*** Information provided ***

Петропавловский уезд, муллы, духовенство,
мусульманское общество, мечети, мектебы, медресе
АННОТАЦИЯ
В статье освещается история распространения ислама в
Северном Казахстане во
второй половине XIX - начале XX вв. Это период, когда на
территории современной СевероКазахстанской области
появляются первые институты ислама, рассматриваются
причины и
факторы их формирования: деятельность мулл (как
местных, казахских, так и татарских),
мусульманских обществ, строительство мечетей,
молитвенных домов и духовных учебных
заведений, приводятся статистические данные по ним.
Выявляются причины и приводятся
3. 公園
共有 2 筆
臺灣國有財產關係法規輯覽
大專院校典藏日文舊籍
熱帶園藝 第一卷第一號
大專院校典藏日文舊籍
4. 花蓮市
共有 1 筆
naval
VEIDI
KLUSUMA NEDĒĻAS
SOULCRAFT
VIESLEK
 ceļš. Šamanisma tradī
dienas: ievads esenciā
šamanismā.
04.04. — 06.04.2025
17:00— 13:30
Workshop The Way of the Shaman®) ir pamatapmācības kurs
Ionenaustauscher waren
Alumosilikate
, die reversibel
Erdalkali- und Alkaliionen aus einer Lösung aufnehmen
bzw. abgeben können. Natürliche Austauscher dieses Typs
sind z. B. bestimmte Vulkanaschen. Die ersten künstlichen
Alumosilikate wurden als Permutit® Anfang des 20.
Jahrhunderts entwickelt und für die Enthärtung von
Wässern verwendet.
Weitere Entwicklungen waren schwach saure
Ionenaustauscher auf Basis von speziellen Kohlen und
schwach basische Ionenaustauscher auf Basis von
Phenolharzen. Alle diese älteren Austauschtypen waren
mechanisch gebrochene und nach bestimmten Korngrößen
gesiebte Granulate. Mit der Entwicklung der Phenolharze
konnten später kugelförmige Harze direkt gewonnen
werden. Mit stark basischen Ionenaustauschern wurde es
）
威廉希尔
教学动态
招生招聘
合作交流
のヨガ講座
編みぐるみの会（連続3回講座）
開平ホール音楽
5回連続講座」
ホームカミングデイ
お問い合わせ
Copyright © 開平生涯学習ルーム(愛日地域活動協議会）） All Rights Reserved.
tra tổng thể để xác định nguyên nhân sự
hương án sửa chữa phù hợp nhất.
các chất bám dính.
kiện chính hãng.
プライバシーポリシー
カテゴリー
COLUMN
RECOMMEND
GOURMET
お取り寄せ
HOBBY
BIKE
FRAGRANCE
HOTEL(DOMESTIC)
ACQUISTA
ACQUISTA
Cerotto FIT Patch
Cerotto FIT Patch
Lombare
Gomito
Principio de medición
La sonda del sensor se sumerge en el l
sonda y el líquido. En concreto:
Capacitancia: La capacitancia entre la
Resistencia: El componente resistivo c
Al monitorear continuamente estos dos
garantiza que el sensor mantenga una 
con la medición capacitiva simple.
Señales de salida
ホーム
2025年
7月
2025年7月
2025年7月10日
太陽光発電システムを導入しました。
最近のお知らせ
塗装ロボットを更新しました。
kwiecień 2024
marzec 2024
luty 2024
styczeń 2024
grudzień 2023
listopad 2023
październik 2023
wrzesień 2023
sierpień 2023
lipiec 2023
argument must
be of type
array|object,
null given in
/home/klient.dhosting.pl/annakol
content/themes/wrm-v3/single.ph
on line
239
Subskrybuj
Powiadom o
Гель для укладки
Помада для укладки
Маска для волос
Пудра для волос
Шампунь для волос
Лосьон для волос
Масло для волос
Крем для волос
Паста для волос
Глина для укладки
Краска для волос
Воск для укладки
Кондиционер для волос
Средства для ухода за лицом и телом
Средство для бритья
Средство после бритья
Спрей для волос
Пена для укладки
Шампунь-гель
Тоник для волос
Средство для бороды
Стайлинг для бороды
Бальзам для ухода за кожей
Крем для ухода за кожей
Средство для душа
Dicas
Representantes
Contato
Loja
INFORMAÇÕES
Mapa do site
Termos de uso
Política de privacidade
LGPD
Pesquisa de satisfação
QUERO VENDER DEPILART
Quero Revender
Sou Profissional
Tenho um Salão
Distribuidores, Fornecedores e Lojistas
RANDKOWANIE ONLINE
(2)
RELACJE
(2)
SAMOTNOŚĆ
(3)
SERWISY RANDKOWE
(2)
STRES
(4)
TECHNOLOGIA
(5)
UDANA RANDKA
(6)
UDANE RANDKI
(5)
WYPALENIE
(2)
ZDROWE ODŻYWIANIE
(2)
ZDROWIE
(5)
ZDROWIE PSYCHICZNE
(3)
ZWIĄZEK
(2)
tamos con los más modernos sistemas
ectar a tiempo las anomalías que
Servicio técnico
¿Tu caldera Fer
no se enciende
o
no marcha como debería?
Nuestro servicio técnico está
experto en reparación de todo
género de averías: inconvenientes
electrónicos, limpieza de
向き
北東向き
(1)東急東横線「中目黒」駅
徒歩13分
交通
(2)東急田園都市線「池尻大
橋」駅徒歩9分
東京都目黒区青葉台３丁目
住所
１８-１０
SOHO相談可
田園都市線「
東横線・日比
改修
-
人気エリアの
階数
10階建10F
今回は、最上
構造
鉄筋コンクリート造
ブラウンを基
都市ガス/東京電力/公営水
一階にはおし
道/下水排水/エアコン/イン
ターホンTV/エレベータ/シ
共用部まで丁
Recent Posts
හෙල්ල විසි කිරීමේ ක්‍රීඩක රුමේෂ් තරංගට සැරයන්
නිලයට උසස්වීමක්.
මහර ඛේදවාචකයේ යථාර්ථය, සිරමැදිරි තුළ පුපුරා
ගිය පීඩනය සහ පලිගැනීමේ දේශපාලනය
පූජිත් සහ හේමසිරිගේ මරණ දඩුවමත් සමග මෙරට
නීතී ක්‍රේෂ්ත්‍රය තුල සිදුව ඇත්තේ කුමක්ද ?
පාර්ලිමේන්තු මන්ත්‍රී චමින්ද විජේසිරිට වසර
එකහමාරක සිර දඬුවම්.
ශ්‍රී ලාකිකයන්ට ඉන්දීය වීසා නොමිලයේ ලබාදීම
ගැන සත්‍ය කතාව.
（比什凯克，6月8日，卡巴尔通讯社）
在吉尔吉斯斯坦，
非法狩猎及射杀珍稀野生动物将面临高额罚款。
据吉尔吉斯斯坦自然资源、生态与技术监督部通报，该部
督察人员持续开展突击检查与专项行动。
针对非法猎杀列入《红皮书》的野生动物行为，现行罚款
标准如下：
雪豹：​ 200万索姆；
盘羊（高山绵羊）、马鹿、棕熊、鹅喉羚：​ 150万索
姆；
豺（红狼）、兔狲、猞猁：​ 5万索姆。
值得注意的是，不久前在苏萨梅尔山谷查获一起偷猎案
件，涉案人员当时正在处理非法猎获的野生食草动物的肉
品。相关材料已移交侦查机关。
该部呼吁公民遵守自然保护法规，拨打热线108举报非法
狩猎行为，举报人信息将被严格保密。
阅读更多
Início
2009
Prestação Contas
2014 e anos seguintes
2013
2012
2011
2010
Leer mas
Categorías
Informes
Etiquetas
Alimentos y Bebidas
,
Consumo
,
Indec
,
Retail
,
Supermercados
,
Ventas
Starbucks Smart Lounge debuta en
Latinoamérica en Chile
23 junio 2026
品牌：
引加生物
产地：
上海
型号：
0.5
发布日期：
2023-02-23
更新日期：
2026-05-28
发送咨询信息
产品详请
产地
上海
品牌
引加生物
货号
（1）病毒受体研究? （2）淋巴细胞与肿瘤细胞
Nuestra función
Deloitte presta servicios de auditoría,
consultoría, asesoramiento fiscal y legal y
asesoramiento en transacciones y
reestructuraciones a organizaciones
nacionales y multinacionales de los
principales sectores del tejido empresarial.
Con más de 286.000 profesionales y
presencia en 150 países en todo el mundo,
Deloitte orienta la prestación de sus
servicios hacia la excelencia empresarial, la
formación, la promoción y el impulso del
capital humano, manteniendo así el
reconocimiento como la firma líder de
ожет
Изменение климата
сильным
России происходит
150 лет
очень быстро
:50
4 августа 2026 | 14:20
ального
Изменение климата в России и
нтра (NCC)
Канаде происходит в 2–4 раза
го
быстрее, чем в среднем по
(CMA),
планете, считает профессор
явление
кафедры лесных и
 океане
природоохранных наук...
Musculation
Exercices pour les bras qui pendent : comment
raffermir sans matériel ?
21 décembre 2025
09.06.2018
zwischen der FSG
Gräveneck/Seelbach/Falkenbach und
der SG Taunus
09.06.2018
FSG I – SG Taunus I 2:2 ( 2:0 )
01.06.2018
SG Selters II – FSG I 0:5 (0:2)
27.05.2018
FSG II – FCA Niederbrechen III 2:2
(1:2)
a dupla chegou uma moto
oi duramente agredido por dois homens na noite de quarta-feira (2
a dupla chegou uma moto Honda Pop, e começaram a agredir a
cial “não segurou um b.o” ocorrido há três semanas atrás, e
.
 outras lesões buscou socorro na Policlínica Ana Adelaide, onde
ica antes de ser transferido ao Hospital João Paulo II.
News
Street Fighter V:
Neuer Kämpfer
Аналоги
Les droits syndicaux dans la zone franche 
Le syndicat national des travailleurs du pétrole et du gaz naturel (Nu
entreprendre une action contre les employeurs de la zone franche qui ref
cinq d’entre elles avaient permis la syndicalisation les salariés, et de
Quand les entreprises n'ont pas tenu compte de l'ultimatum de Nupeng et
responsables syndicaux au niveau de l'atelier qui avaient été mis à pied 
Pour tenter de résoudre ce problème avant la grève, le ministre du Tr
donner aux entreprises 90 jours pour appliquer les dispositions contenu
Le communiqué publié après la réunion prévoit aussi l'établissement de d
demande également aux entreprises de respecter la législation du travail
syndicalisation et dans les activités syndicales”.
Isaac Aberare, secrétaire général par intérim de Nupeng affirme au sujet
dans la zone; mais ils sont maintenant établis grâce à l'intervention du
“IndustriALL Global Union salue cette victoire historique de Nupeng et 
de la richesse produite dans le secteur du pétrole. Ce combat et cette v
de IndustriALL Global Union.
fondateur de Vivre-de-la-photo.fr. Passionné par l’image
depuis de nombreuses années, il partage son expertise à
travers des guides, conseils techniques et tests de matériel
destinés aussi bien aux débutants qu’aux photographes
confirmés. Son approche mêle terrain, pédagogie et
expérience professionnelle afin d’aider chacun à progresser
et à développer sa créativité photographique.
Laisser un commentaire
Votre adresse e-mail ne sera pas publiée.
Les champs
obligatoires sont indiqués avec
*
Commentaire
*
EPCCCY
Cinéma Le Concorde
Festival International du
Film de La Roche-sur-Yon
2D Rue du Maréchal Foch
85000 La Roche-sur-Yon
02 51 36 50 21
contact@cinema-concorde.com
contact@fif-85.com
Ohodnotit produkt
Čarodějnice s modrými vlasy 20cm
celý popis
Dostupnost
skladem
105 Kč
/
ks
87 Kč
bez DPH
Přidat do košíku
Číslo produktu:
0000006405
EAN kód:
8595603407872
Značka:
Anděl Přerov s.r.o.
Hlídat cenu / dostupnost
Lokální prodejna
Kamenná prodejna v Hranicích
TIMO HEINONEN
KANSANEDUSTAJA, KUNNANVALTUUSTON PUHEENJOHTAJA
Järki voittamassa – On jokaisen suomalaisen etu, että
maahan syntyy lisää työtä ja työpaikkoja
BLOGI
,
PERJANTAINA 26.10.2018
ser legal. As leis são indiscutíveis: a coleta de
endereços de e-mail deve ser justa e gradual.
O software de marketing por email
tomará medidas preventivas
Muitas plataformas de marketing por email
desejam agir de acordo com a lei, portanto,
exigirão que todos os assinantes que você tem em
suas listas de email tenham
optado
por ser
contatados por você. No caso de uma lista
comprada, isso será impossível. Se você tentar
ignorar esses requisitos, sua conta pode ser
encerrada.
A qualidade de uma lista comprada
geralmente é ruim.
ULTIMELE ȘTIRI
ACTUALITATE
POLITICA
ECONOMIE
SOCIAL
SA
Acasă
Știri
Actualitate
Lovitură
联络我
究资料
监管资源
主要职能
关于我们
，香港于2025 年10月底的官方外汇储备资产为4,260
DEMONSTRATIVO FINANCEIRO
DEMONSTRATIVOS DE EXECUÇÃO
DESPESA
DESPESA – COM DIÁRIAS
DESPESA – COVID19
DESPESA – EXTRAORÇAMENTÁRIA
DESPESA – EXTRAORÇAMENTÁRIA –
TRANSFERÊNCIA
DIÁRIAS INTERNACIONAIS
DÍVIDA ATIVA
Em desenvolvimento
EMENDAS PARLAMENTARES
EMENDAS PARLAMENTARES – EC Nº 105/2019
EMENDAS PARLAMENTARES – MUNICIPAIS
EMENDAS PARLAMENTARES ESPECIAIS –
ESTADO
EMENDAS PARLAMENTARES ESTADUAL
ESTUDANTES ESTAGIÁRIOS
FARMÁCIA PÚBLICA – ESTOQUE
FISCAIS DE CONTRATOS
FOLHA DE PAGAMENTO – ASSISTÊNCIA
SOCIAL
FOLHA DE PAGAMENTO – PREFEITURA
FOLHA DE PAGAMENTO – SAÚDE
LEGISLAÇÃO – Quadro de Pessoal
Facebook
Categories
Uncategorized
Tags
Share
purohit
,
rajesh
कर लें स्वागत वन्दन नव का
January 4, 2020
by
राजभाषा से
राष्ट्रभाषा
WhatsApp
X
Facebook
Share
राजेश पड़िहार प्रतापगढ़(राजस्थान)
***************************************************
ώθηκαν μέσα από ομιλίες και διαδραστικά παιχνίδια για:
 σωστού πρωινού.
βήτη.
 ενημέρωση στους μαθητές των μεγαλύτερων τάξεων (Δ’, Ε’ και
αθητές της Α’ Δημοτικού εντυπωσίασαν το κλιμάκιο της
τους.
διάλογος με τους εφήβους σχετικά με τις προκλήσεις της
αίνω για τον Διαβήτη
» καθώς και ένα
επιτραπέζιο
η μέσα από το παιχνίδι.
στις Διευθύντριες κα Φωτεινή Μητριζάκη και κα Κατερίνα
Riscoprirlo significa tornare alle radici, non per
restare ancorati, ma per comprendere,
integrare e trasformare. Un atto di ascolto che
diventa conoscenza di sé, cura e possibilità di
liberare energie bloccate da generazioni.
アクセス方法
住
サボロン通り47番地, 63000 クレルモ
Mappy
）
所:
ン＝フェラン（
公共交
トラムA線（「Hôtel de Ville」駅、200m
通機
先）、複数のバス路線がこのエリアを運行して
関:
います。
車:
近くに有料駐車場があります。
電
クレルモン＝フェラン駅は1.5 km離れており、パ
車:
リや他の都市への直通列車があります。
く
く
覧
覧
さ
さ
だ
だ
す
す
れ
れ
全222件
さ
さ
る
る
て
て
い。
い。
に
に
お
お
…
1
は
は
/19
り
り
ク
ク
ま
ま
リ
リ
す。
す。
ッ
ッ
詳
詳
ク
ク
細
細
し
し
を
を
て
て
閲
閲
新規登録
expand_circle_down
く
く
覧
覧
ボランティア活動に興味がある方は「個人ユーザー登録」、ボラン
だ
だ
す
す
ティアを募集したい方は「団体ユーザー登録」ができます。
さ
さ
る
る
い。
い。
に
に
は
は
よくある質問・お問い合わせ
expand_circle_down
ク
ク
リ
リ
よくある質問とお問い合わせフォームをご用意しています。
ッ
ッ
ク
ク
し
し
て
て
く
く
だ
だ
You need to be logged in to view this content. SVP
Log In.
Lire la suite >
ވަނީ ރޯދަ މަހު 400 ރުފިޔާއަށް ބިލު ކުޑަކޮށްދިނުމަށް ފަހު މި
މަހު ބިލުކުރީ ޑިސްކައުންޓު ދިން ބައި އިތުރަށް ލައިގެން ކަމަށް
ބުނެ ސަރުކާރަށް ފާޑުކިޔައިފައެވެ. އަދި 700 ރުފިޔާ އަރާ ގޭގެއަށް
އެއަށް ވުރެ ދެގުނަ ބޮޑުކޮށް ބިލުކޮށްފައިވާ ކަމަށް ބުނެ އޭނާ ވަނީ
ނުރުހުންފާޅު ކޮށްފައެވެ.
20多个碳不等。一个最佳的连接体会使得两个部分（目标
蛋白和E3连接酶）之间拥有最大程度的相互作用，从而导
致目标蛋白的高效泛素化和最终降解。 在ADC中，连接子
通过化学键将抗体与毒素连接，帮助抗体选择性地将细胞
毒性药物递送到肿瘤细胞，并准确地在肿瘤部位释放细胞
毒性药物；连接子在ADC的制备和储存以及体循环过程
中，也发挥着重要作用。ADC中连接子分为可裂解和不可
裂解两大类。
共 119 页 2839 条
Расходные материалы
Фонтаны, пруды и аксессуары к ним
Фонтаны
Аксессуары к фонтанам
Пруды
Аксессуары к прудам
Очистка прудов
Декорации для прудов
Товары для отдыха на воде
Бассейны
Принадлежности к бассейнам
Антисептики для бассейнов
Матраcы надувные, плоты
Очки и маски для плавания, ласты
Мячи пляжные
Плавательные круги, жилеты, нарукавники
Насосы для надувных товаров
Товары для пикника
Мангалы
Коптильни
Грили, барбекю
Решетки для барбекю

*** End of Information provided ***

*Exercise*: Output all lines from the beginning of the data up to the line holding "Ionenaustauscher waren", that line included, exactly as written.

*Task result*:
Петропавловский уезд, муллы, духовенство,
мусульманское общество, мечети, мектебы, медресе
АННОТАЦИЯ
В статье освещается история распространения ислама в
Северном Казахстане во
второй половине XIX - начале XX вв. Это период, когда на
территории современной СевероКазахстанской области
появляются первые институты ислама, рассматриваются
причины и
факторы их формирования: деятельность мулл (как
местных, казахских, так и татарских),
мусульманских обществ, строительство мечетей,
молитвенных домов и духовных учебных
заведений, приводятся статистические данные по ним.
Выявляются причины и приводятся
3. 公園
共有 2 筆
臺灣國有財產關係法規輯覽
大專院校典藏日文舊籍
熱帶園藝 第一卷第一號
大專院校典藏日文舊籍
4. 花蓮市
共有 1 筆
naval
VEIDI
KLUSUMA NEDĒĻAS
SOULCRAFT
VIESLEK
 ceļš. Šamanisma tradī
dienas: ievads esenciā
šamanismā.
04.04. — 06.04.2025
17:00— 13:30
Workshop The Way of the Shaman®) ir pamatapmācības kurs
Ionenaustauscher waren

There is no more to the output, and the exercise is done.